Page images and extracted text:
####

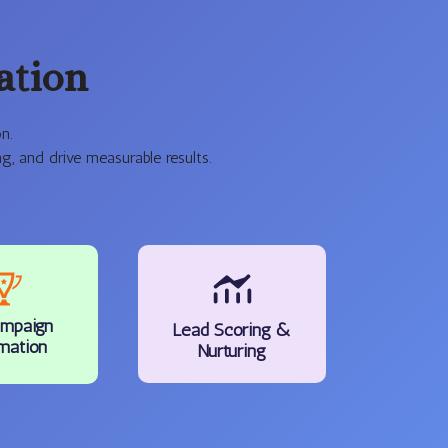
ation
n.
, and drive measurable results.
mpaign
Lead Scoring &
mation
Nurturing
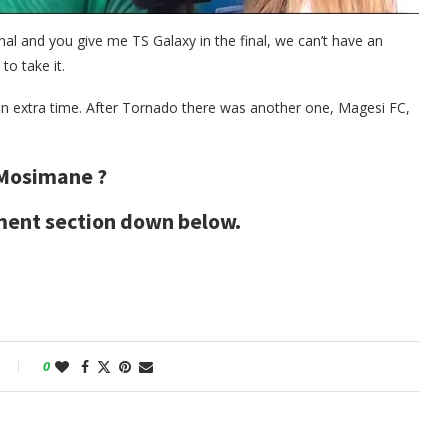
nal and you give me TS Galaxy in the final, we can’t have an
to take it.
n extra time. After Tornado there was another one, Magesi FC,
 Mosimane ?
mment section down below.
0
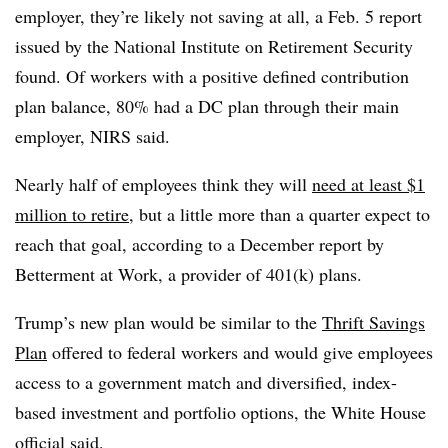
employer, they’re likely not saving at all, a Feb. 5 report
issued by the National Institute on Retirement Security
found. Of workers with a positive defined contribution
plan balance, 80% had a DC plan through their main
employer, NIRS said.
Nearly half of employees think they will
need at least $1
million to retire
, but a little more than a quarter expect to
reach that goal, according to a December report by
Betterment at Work, a provider of 401(k) plans.
Trump’s new plan would be similar to the
Thrift Savings
Plan
offered to federal workers and would give employees
access to a government match and diversified, index-
based investment and portfolio options, the White House
official said.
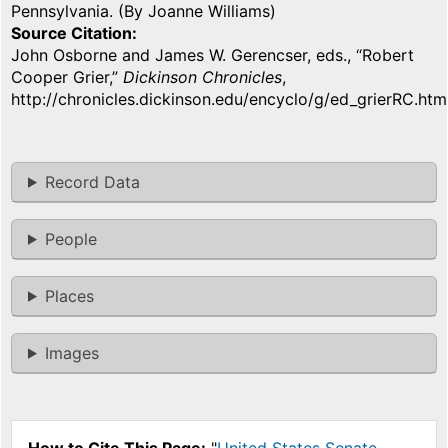
Pennsylvania. (By Joanne Williams)
Source Citation
John Osborne and James W. Gerencser, eds., “Robert
Cooper Grier,”
Dickinson Chronicles
,
http://chronicles.dickinson.edu/encyclo/g/ed_grierRC.htm
Record Data
People
Places
Images
How to Cite This Page:
"
United States Senate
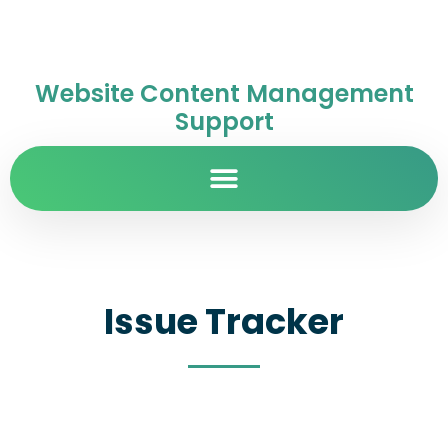
Website Content Management
Support
Issue Tracker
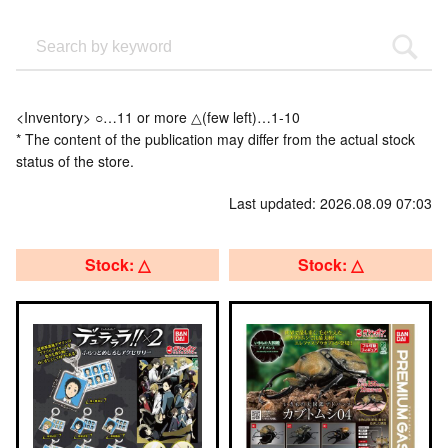
<Inventory> ○…11 or more △(few left)…1-10
* The content of the publication may differ from the actual stock
status of the store.
Last updated: 2026.08.09 07:03
Stock: △
Stock: △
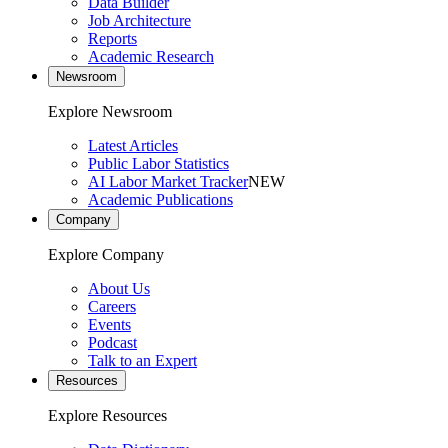
Data Builder
Job Architecture
Reports
Academic Research
Newsroom
Explore Newsroom
Latest Articles
Public Labor Statistics
AI Labor Market Tracker
NEW
Academic Publications
Company
Explore Company
About Us
Careers
Events
Podcast
Talk to an Expert
Resources
Explore Resources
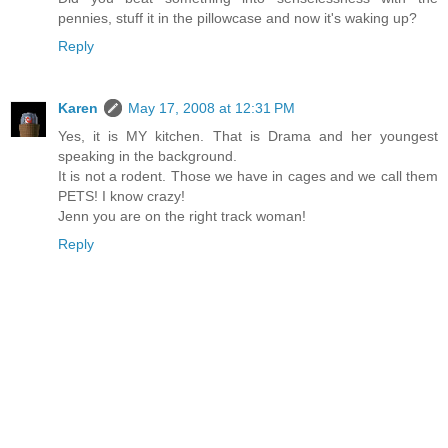
pennies, stuff it in the pillowcase and now it's waking up?
Reply
Karen
May 17, 2008 at 12:31 PM
Yes, it is MY kitchen. That is Drama and her youngest
speaking in the background.
It is not a rodent. Those we have in cages and we call them
PETS! I know crazy!
Jenn you are on the right track woman!
Reply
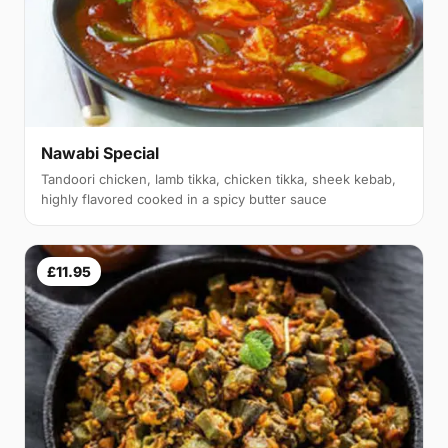
Nawabi Special
Tandoori chicken, lamb tikka, chicken tikka, sheek kebab,
highly flavored cooked in a spicy butter sauce
£11.95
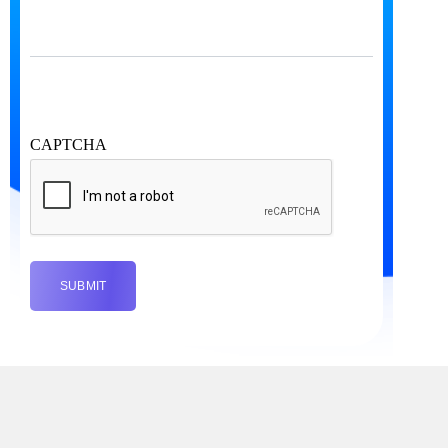
CAPTCHA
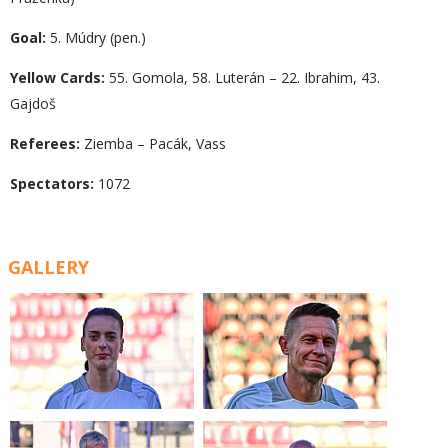
Goal:
5. Múdry (pen.)
Yellow Cards:
55. Gomola, 58. Luterán – 22. Ibrahim, 43.
Gajdoš
Referees:
Ziemba – Pacák, Vass
Spectators:
1072
GALLERY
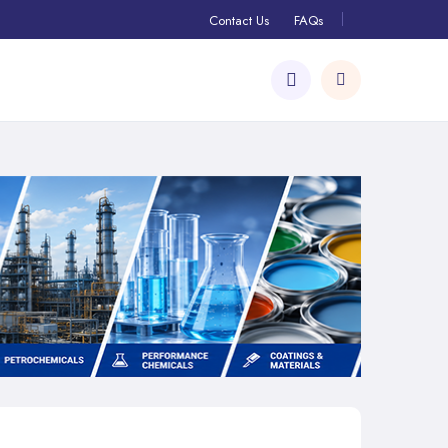
Contact Us
FAQs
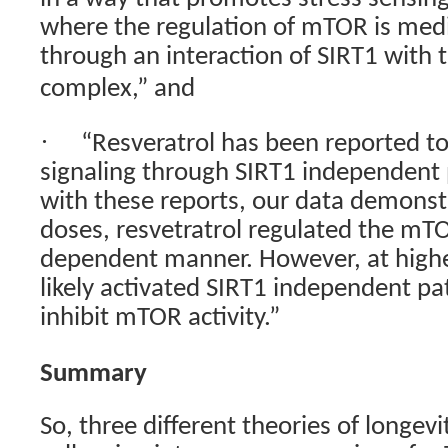
where the regulation of mTOR is medi
through an interaction of SIRT1 with
complex,” and
·
“Resveratrol has been reported to 
signaling through SIRT1 independent
with these reports, our data demonst
doses, resvetratrol regulated the mT
dependent manner. However, at higher
likely activated SIRT1 independent pat
inhibit mTOR activity.”
Summary
So, three different theories of longev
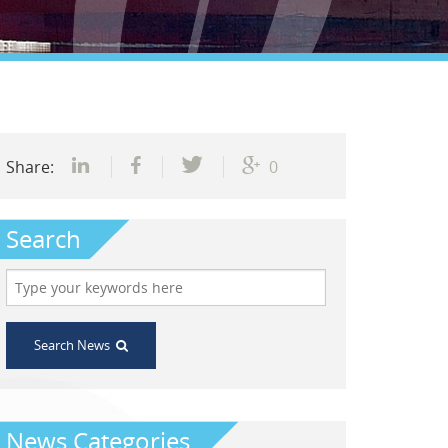
Share:
0
Search
Search News
News Categories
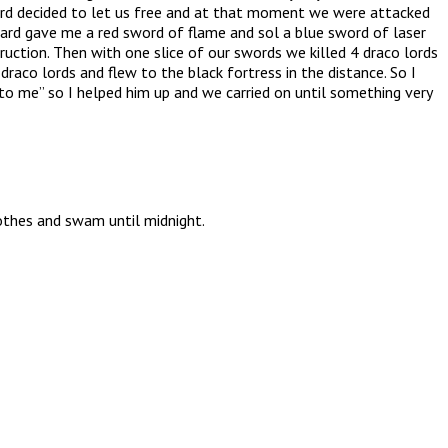
ard decided to let us free and at that moment we were attacked
zard gave me a red sword of flame and sol a blue sword of laser
ction. Then with one slice of our swords we killed 4 draco lords
raco lords and flew to the black fortress in the distance. So I
to me” so I helped him up and we carried on until something very
othes and swam until midnight.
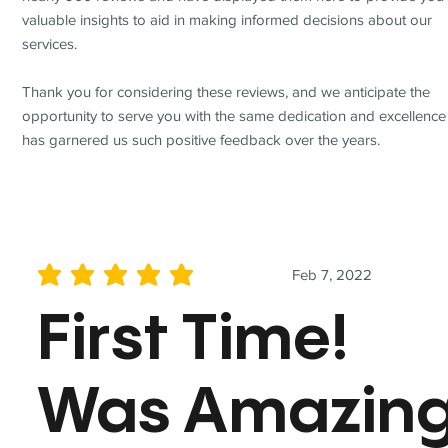
valuable insights to aid in making informed decisions about our
services.
Thank you for considering these reviews, and we anticipate the
opportunity to serve you with the same dedication and excellence
has garnered us such positive feedback over the years.
Feb 7, 2022
average rating is 5 out of 5
First Time!
Was Amazin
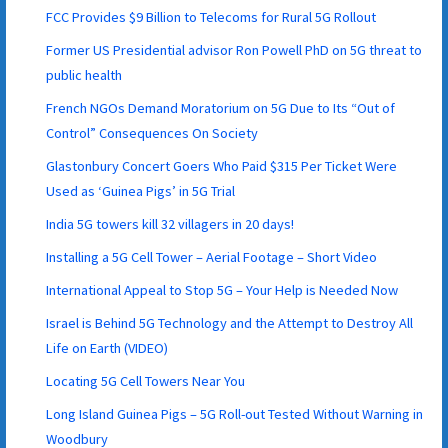
FCC Provides $9 Billion to Telecoms for Rural 5G Rollout
Former US Presidential advisor Ron Powell PhD on 5G threat to
public health
French NGOs Demand Moratorium on 5G Due to Its “Out of
Control” Consequences On Society
Glastonbury Concert Goers Who Paid $315 Per Ticket Were
Used as ‘Guinea Pigs’ in 5G Trial
India 5G towers kill 32 villagers in 20 days!
Installing a 5G Cell Tower – Aerial Footage – Short Video
International Appeal to Stop 5G – Your Help is Needed Now
Israel is Behind 5G Technology and the Attempt to Destroy All
Life on Earth (VIDEO)
Locating 5G Cell Towers Near You
Long Island Guinea Pigs – 5G Roll-out Tested Without Warning in
Woodbury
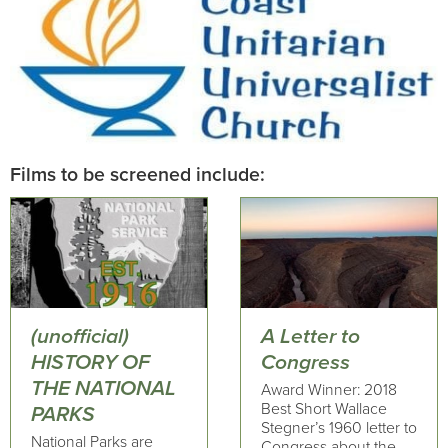
Films to be screened include:
(unofficial)
A Letter to
HISTORY OF
Congress
THE NATIONAL
Award Winner: 2018
Best Short Wallace
PARKS
Stegner’s 1960 letter to
National Parks are
Congress about the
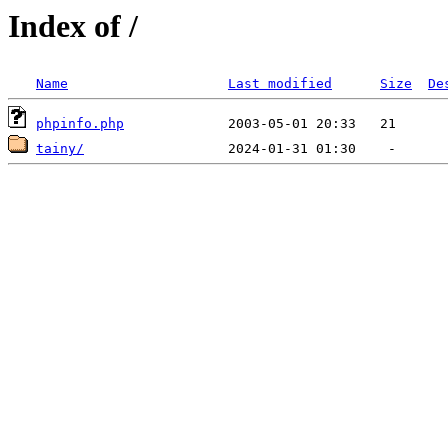
Index of /
Name
Last modified
Size
De
phpinfo.php
tainy/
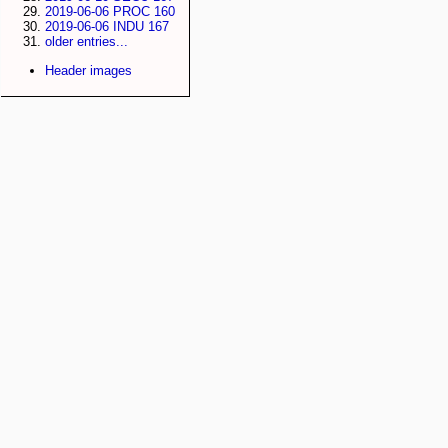
2019-06-06 PROC 160
2019-06-06 INDU 167
older entries...
Header images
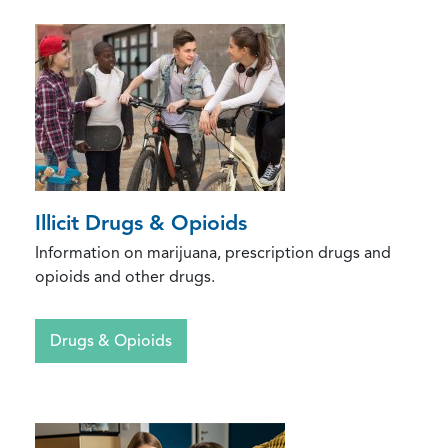
Illicit Drugs & Opioids
Information on marijuana, prescription drugs and
opioids and other drugs.
Drugs & Opioids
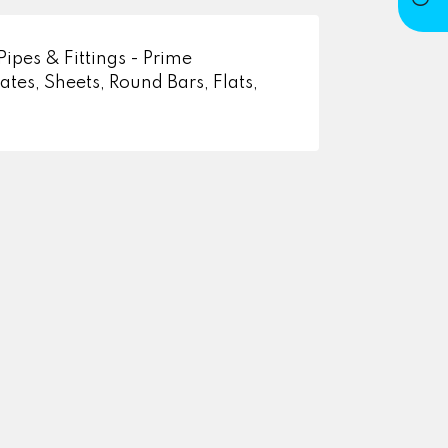
Pipes & Fittings - Prime
tes, Sheets, Round Bars, Flats,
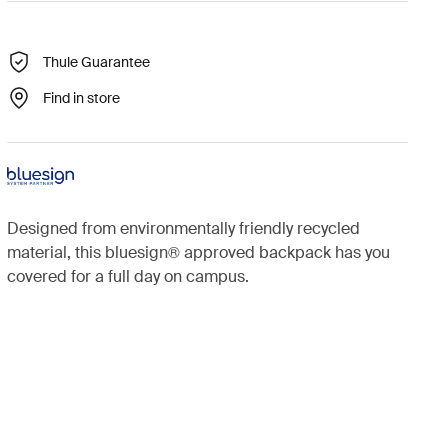
Thule Guarantee
Find in store
Designed from environmentally friendly recycled
material, this bluesign® approved backpack has you
covered for a full day on campus.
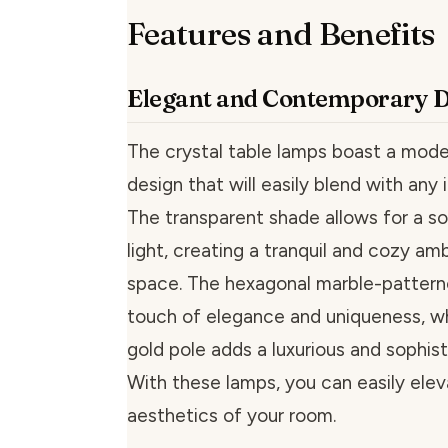
Features and Benefits
Elegant and Contemporary 
The crystal table lamps boast a mode
design that will easily blend with any i
The transparent shade allows for a so
light, creating a tranquil and cozy am
space. The hexagonal marble-pattern
touch of elegance and uniqueness, wh
gold pole adds a luxurious and sophis
With these lamps, you can easily ele
aesthetics of your room.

####

TASK GOAL: Within the data above, tally every line that has "employees" in it. Answer with the number only.

SOLUTION TO THIS EXERCISE: 2